Acta fabula
ISSN 2115-8037

2010
Mars 2010 (volume 11, numéro 3)
Myriam Bendhif-Syllas

Les lectures paradoxales de Genet par Bataille

François Bizet, Une communication sans échange. Georges Bataille critique de Jean Genet, Genève : Droz, coll. « Histoires des idées et critique littéraire », 2007, 440 p., EAN 9782600011747.

1François Bizet présente dans cet essai riche et complexe une analyse des textes de Georges Bataille consacrés à Jean Genet. Avis au lecteur : Genet ne constitue pas le cœur de cette étude, comme le reconnaît son auteur dès l’introduction. C’est bel et bien Bataille qui en occupe la première place dans cet essai1. Genet représenterait plutôt la « matière-prétexte » d’une réflexion sur le philosophe lui-même, sur les pierres d’achoppement, sur les failles et les zones d’ombre de son œuvre, sur ses propres revirements et contradictions. La Littérature et le Mal, ouvrage hybride de Bataille nécessite d’être repensé en lien avec l’ensemble de sa production critique. Les études de Bernard Sichère constituent à ce sujet des prémices sur lesquelles s’appuie l’auteur.  

2Le « cas Genet » serait un exemple tout à fait flagrant de ces retours paradoxaux de Bataille sur ses propres concepts. Pourquoi Bataille modifie-t-il si profondément son jugement sur Genet entre 1949 et 1952 ? Dans un premier texte consacré à Haute-Surveillance, « D’un caractère sacré des criminels2 », Bataille défend la pièce de Genet qui vient de subir, notamment, les foudres critiques de François Mauriac3. Dans le second article que Bataille reprendra en clôture de La Littérature et le Mal, intitulé « Genet4 », Bataille se penche sur les deux premiers volumes des Œuvres complètes et sur Journal du voleur. Une condamnation sans appel s’abat sur l’écrivain auparavant estimé ; condamnation dont l’enjeu repose sur la notion de « communication ». Selon Bataille, Genet refuse de communiquer, malmenant un lectorat dont il n’aurait que faire et se voue par conséquent à l’échec. Une communication sans échange cherche ainsi à élucider « le mystère d’une volte-face5 » et à éclairer l’œuvre de Bataille d’un jour nouveau.
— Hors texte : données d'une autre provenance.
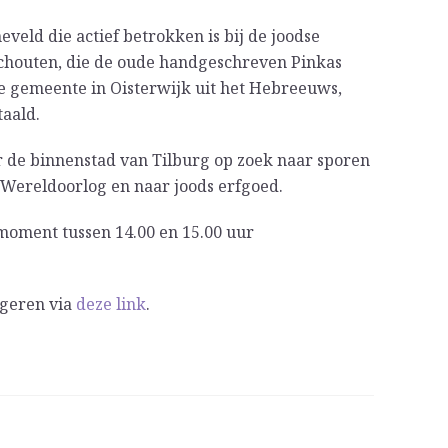
eld die actief betrokken is bij de joodse
chouten, die de oude handgeschreven Pinkas
 gemeente in Oisterwijk uit het Hebreeuws,
taald.
de binnenstad van Tilburg op zoek naar sporen
 Wereldoorlog en naar joods erfgoed.
emoment tussen 14.00 en 15.00 uur
geren via
deze link
.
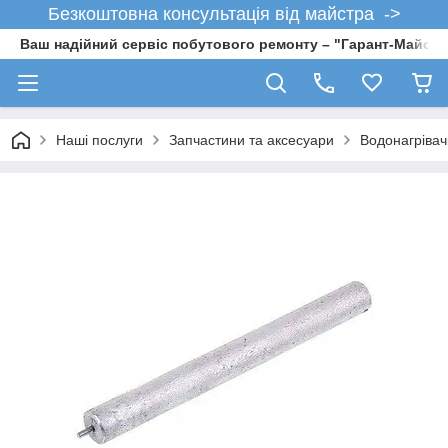
Безкоштовна консультація від майстра ->
Ваш надійний сервіс побутового ремонту – "Гарант-Майсте
Наші послуги
Запчастини та аксесуари
Водонагрівач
3La première partie de l’ouvrage est consacrée à la notion de « communication » chez Bataille et à l’article de 1949. La seconde porte sur la relation triangulaire qu’instaure la parution d’une part de Saint-Genet, comédien et martyr6 de Sartre en 1952 et d’autre part la réplique de Bataille, « Jean-Paul Sartre et l’impossible révolte de Jean Genet. » Bon nombre de critiques genétiens ne prennent pas en compte le premier texte de Bataille sur Genet et se focalisent sur le dernier chapitre de La Littérature et le Mal. Ce dernier texte est ainsi lu comme une réfutation de Sartre par Bataille dont Genet ne serait plus que l’enjeu prétexte. Or, comme le montre F. Bizet, loin de se contenter de répondre à Sartre, Bataille se confronte à une impasse et se révèle incapable de lire Genet selon sa logique propre.

4La communauté religieuse se fonde sur la fascination pour le crime et sur le meurtre rituel. La critique bataillienne se fonde sur la « compromission », sur une lecture « du dedans » et sur la reconnaissance en soi d’une « part maudite. » La lecture de Genet implique la compromission, ce qui prouve, pour Bataille, que Mauriac n’a pas lu Genet. Dans sa pièce, Haute-Surveillance, Genet « atteint l’essence du religieux, cette concomitance du sacré et du mal qu’ont oublié les gardiens jaloux de la morale religieuse7. » « [Il] n’est pas de morale possible à vouloir ignorer les vertus du mal8. » Dans Sur Nietzche, Bataille explique qu’« [une] morale vaut dans la mesure où elle nous propose de nous mettre en jeu. Elle n’est sinon qu’une règle d’intérêt, auquel manque l’élément d’exaltation9. » Bataille prend pour exemple le passage où Yeux-Verts s’affronte à son crime, dans une danse-transe basculant dans « le monde sans limites du sacré10. »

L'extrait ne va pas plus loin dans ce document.